Mortgage Forbearance During the COVID-19 Crisis
When the COVID-19 crisis broke out in the United States earlier this year, the federal government acted quickly to reassure families and businesses that the economy would be protected.
Almost six months after President Trump declared the Coronavirus to be a national emergency, the economy is in a recession and the home and mortgage markets are on shaky ground.
Federal efforts to protect the economy have mitigated the damage, but some of the most important programs are set to expire. Government-enforced forbearance programs are coming to an end, and this is what could change in the coming weeks…
Mortgage Forbearance Program Expires on August 31st
The Coronavirus Aid, Relief, and Economic Security (CARES) Act passed into law on March 27, 2020. Designed to provide sweeping relief and stimulus measures to the American economy, it featured some special inclusions for homeowners.
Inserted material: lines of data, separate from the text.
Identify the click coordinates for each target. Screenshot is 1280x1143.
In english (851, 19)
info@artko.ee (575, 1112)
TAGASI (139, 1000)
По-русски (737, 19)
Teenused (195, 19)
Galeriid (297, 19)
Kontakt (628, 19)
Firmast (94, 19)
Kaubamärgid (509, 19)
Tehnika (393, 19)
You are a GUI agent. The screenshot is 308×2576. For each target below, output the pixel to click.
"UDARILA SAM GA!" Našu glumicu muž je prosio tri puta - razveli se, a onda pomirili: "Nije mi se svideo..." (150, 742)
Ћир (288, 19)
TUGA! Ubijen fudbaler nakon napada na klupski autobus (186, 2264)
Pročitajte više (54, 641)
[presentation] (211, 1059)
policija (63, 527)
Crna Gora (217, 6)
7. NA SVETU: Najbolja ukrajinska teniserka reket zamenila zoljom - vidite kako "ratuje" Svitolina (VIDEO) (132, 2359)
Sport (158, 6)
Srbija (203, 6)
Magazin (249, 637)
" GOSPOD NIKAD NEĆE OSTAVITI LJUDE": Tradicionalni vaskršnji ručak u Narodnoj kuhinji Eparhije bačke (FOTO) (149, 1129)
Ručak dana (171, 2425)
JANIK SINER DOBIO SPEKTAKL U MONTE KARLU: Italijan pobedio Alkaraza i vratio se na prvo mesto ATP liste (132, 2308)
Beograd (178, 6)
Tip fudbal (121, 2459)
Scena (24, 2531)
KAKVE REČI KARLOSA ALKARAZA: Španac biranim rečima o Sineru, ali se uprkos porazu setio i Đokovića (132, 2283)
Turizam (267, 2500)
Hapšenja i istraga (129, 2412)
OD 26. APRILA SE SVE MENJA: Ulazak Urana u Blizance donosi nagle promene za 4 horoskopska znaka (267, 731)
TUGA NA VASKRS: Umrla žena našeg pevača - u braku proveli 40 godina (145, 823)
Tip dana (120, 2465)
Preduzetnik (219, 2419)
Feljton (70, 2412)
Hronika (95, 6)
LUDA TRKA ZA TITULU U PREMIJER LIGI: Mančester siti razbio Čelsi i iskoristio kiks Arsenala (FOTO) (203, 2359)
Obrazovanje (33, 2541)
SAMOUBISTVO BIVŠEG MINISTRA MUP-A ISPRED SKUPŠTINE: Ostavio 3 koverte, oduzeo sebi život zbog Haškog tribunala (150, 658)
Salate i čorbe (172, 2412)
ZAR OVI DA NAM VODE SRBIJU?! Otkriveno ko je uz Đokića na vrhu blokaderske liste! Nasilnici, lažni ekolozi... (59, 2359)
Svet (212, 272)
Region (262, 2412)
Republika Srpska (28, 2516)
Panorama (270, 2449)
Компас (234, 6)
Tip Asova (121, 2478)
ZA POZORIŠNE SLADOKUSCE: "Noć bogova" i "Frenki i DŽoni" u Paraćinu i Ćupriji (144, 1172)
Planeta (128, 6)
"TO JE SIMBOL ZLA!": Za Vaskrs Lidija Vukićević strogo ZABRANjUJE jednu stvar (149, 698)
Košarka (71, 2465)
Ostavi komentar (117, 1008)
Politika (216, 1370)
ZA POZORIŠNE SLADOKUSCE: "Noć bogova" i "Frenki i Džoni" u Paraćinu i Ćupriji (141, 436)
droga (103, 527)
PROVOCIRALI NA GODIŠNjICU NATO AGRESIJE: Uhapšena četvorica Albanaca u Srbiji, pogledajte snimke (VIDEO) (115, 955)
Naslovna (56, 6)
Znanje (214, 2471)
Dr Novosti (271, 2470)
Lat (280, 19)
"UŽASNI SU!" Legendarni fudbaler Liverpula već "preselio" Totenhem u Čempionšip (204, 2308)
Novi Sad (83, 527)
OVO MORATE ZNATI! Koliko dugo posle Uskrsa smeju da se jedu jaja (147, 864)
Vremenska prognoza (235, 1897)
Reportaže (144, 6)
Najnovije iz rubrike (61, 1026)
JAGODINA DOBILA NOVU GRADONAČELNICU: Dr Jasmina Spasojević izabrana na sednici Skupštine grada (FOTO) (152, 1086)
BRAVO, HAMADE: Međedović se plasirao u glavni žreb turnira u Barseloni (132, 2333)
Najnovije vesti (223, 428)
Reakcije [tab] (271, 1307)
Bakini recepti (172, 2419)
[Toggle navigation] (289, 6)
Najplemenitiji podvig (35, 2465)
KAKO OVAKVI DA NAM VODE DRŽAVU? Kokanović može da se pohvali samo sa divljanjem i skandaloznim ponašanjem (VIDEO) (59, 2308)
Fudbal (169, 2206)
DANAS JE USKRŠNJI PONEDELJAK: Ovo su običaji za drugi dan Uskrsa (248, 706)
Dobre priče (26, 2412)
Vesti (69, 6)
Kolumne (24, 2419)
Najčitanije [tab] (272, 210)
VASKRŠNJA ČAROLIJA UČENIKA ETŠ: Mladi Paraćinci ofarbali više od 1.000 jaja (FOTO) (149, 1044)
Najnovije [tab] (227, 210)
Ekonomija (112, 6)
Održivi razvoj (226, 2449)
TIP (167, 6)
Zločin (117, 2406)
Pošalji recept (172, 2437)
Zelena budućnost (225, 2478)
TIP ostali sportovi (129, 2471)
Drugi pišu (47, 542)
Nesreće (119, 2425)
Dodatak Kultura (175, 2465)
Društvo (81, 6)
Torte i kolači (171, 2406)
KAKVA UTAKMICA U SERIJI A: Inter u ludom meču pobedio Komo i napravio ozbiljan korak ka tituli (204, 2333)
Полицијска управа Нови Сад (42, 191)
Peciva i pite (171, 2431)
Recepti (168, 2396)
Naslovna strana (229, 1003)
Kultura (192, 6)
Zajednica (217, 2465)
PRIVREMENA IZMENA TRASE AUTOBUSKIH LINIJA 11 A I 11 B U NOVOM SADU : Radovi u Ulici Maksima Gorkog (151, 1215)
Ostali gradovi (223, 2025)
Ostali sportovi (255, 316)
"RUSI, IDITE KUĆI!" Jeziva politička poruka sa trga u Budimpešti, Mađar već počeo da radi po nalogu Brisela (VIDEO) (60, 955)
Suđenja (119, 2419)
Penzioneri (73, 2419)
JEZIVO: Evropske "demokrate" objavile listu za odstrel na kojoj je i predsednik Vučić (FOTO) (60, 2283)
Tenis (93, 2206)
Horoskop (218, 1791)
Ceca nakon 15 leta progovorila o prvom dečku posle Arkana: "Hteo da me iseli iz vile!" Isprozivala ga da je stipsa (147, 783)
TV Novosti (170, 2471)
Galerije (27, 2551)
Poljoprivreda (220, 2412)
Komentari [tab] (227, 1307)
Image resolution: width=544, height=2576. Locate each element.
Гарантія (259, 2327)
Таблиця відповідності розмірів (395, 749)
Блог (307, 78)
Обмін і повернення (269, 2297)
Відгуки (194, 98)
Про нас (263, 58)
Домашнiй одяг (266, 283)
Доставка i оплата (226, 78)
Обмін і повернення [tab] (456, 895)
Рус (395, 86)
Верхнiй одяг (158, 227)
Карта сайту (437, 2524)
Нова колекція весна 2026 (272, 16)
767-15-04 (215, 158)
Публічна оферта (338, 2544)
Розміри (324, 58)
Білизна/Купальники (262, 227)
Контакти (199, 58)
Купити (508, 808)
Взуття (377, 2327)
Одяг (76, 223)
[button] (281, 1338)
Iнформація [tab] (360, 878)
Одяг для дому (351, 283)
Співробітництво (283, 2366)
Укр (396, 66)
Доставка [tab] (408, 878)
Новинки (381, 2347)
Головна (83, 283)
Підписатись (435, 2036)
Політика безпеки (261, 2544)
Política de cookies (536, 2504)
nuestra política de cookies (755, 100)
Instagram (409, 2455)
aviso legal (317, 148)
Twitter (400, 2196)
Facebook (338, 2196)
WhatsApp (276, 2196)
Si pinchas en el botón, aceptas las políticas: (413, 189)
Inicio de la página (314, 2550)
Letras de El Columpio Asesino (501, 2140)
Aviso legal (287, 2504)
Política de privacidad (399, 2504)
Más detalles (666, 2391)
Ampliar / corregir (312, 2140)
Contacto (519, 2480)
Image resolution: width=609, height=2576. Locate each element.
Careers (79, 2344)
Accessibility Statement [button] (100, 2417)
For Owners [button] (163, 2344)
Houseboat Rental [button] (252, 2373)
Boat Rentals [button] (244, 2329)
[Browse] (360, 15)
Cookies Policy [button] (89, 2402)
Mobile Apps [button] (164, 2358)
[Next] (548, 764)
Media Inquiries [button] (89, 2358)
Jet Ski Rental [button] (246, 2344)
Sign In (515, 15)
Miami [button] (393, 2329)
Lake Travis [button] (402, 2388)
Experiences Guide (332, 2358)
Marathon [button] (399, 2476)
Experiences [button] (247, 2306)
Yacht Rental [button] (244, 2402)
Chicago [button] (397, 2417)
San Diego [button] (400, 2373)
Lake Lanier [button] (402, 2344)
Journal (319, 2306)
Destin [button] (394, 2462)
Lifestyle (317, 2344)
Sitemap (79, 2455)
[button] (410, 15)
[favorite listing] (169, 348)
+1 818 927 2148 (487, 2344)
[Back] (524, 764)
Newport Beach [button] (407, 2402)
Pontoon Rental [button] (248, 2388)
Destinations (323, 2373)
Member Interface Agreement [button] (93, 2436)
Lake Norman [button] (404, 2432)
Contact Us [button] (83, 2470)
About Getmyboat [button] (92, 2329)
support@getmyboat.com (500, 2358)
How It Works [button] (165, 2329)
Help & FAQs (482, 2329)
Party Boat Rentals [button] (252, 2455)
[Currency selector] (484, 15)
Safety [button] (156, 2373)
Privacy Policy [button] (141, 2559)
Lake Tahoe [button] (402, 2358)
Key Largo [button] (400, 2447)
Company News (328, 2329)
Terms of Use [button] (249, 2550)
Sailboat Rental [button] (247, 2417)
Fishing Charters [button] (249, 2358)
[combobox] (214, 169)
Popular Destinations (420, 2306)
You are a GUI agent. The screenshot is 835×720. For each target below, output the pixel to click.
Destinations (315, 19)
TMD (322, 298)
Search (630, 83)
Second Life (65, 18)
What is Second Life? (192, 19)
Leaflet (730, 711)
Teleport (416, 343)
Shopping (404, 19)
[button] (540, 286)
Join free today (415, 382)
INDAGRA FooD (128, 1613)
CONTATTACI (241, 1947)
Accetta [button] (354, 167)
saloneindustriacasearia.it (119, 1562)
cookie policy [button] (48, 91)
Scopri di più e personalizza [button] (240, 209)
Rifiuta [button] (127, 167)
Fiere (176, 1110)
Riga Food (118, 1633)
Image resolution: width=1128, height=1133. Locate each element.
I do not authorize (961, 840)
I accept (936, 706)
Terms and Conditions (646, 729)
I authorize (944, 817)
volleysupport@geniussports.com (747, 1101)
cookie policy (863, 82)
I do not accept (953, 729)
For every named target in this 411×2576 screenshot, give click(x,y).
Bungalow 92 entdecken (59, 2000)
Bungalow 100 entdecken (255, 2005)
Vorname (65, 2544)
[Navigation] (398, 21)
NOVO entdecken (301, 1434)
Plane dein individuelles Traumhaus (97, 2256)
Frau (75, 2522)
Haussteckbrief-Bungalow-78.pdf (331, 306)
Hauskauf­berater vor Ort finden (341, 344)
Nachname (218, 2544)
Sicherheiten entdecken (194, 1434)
People with FHA, VA, USDA, Fannie Mae, and Freddie Mac loans were able to take advantage of a forbearance or mortgage relief program .
People affected by the COVID-19 crisis (whether through health problems or economic hardship) could ask their lender to allow up to 180 days of forbearance with reduced or delayed mortgage payments. Within the initial 180 days, homeowners could apply for an extension of an equal period, taking the total forbearance up to 360 days.
Homeowners can still apply for the program, but it will expire on August 31st. Some lenders may not have the resources to process a forbearance application between now and that time.
This creates a challenge for people who are still out of work and unable to pay their mortgages.
The House of Representatives attempted to pass a new law to replace the CARES Act, but it met resistance in the Senate and the Executive Office. Known as the HEROES Act, it would have extended unemployment benefits of $600 per week for people who lost their jobs during the pandemic.
Because the act never became law, it was superseded by Presidential executive order, allocating federal unemployment benefits of up to $300 per week for eligible people.
Without an extension to the forbearance program, and with smaller unemployment benefits, America could soon face a mortgage crisis… at least, that’s what many people expect. However, the data tells another story.
Forbearance Numbers Not as High as Anticipated
According to data reported by Black Knight research , forbearances are now below 4 million for the first time since April. In the second week of August, the number of mortgages actively under a forbearance program decreased by 71,000.
This leaves just 7.4% of all mortgage loans in forbearance. That’s 3.9 million out of a total of 53 million active mortgages.
Foreclosures and evictions will soon resume, but there’s hope that the relatively low number of people seeking mortgage assistance means that the risk of widespread foreclosures is low.
Will Politicians Push for More Forbearance Flexibility?
With Congress failing to reach a bipartisan agreement on a second round of Coronavirus stimulus, it seems unlikely that the federal government will mandate any new forbearance programs in the short term.
This could soon change however, with the Presidential election coming up, both parties will likely reveal new policies aimed at attracting American voters.
As it stands today, homeowners can request forbearance from their lender up until August 31, after which any payment agreements will need to be negotiated without the benefit of a Federally enforced program in place.